Stored data entries

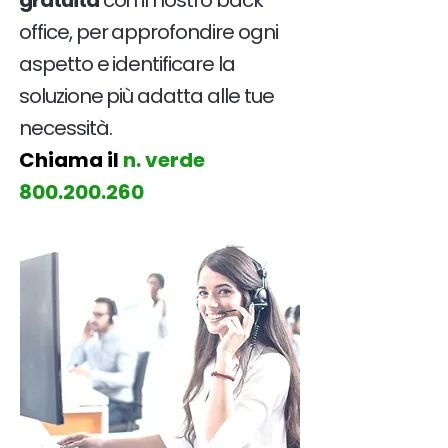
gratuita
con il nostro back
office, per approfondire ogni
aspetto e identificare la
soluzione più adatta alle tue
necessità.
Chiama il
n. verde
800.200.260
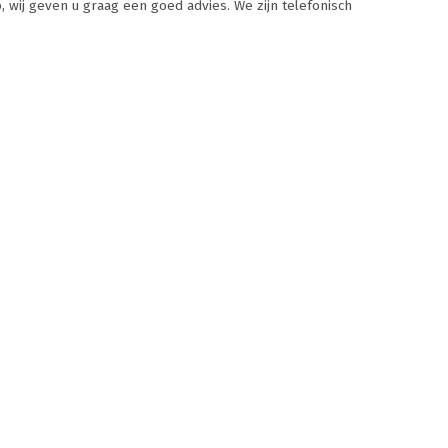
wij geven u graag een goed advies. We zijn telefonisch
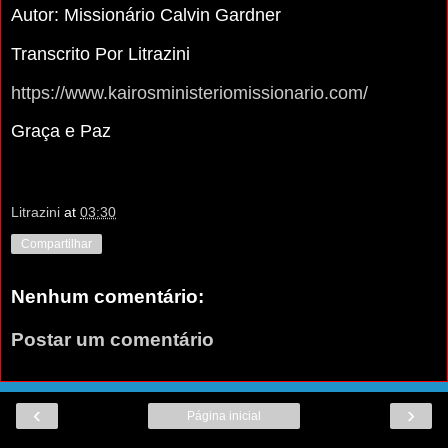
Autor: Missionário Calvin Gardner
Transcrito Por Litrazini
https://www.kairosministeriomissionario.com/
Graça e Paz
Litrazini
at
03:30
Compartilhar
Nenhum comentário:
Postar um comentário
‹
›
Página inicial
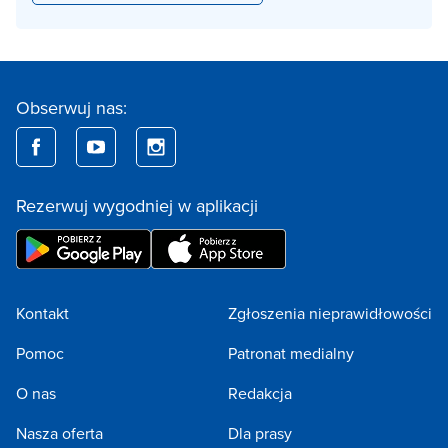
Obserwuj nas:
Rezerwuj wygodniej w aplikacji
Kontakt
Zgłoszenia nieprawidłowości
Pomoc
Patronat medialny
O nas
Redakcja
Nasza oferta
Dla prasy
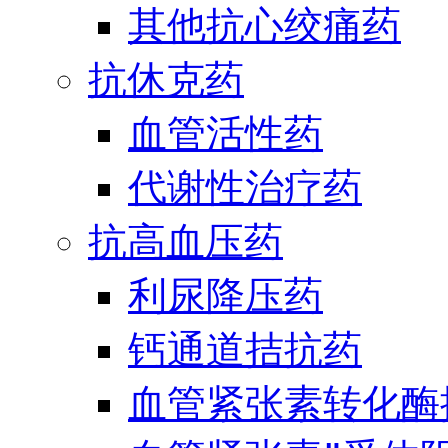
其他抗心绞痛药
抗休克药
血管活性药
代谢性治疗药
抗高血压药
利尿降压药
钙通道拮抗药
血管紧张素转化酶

What the task requires
Return the entries exactly as given. Do not include pictures.

Task result
gratuita
con il nostro back
office, per approfondire ogni
aspetto e identificare la
soluzione più adatta alle tue
necessità.
Chiama il
n. verde
800.200.260
wij geven u graag een goed advies. We zijn telefonisch
Autor: Missionário Calvin Gardner
Transcrito Por Litrazini
https://www.kairosministeriomissionario.com/
Graça e Paz
Litrazini
at
03:30
Compartilhar
Nenhum comentário:
Postar um comentário
‹
›
Página inicial
Obserwuj nas:
Rezerwuj wygodniej w aplikacji
Kontakt
Zgłoszenia nieprawidłowości
Pomoc
Patronat medialny
O nas
Redakcja
Nasza oferta
Dla prasy
其他抗心绞痛药
抗休克药
血管活性药
代谢性治疗药
抗高血压药
利尿降压药
钙通道拮抗药
血管紧张素转化酶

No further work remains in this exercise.